____ Data supplied
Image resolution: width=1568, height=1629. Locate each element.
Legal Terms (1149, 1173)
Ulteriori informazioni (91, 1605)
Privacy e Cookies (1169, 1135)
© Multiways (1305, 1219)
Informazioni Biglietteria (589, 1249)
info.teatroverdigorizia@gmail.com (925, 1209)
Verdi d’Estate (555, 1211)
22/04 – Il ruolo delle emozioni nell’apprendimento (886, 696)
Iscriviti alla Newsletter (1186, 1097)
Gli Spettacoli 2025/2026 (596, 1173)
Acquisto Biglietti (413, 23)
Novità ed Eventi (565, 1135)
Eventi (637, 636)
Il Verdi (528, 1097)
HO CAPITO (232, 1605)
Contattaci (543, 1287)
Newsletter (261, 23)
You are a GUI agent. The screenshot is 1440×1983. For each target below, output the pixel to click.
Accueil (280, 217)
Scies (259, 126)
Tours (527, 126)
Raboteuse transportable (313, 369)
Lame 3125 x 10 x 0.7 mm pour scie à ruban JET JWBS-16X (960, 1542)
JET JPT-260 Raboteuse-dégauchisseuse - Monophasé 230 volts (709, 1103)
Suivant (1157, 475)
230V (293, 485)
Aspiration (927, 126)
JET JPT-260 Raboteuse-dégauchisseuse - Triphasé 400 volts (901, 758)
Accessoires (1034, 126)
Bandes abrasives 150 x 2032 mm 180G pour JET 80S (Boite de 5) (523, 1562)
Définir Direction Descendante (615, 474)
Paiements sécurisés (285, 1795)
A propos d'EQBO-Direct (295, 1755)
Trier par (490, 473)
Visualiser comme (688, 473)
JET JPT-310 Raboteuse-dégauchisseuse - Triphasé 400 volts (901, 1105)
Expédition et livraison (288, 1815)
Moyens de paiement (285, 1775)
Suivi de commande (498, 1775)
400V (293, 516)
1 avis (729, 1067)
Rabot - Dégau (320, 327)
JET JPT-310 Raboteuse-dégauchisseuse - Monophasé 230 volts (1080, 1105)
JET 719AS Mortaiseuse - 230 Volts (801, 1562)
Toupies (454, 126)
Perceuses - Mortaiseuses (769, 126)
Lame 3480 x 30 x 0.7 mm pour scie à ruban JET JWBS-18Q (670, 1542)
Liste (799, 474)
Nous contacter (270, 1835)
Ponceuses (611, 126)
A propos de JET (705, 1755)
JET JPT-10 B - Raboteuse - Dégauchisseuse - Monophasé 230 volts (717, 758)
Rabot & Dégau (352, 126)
________
▶ _Directions for this task_:
Output the data in full, precisely as it appears above.

▶ _Exercise response_:
Image resolution: width=1568, height=1629. Locate each element.
Legal Terms (1149, 1173)
Ulteriori informazioni (91, 1605)
Privacy e Cookies (1169, 1135)
© Multiways (1305, 1219)
Informazioni Biglietteria (589, 1249)
info.teatroverdigorizia@gmail.com (925, 1209)
Verdi d’Estate (555, 1211)
22/04 – Il ruolo delle emozioni nell’apprendimento (886, 696)
Iscriviti alla Newsletter (1186, 1097)
Gli Spettacoli 2025/2026 (596, 1173)
Acquisto Biglietti (413, 23)
Novità ed Eventi (565, 1135)
Eventi (637, 636)
Il Verdi (528, 1097)
HO CAPITO (232, 1605)
Contattaci (543, 1287)
Newsletter (261, 23)
You are a GUI agent. The screenshot is 1440×1983. For each target below, output the pixel to click.
Accueil (280, 217)
Scies (259, 126)
Tours (527, 126)
Raboteuse transportable (313, 369)
Lame 3125 x 10 x 0.7 mm pour scie à ruban JET JWBS-16X (960, 1542)
JET JPT-260 Raboteuse-dégauchisseuse - Monophasé 230 volts (709, 1103)
Suivant (1157, 475)
230V (293, 485)
Aspiration (927, 126)
JET JPT-260 Raboteuse-dégauchisseuse - Triphasé 400 volts (901, 758)
Accessoires (1034, 126)
Bandes abrasives 150 x 2032 mm 180G pour JET 80S (Boite de 5) (523, 1562)
Définir Direction Descendante (615, 474)
Paiements sécurisés (285, 1795)
A propos d'EQBO-Direct (295, 1755)
Trier par (490, 473)
Visualiser comme (688, 473)
JET JPT-310 Raboteuse-dégauchisseuse - Triphasé 400 volts (901, 1105)
Expédition et livraison (288, 1815)
Moyens de paiement (285, 1775)
Suivi de commande (498, 1775)
400V (293, 516)
1 avis (729, 1067)
Rabot - Dégau (320, 327)
JET JPT-310 Raboteuse-dégauchisseuse - Monophasé 230 volts (1080, 1105)
JET 719AS Mortaiseuse - 230 Volts (801, 1562)
Toupies (454, 126)
Perceuses - Mortaiseuses (769, 126)
Lame 3480 x 30 x 0.7 mm pour scie à ruban JET JWBS-18Q (670, 1542)
Liste (799, 474)
Nous contacter (270, 1835)
Ponceuses (611, 126)
A propos de JET (705, 1755)
JET JPT-10 B - Raboteuse - Dégauchisseuse - Monophasé 230 volts (717, 758)
Rabot & Dégau (352, 126)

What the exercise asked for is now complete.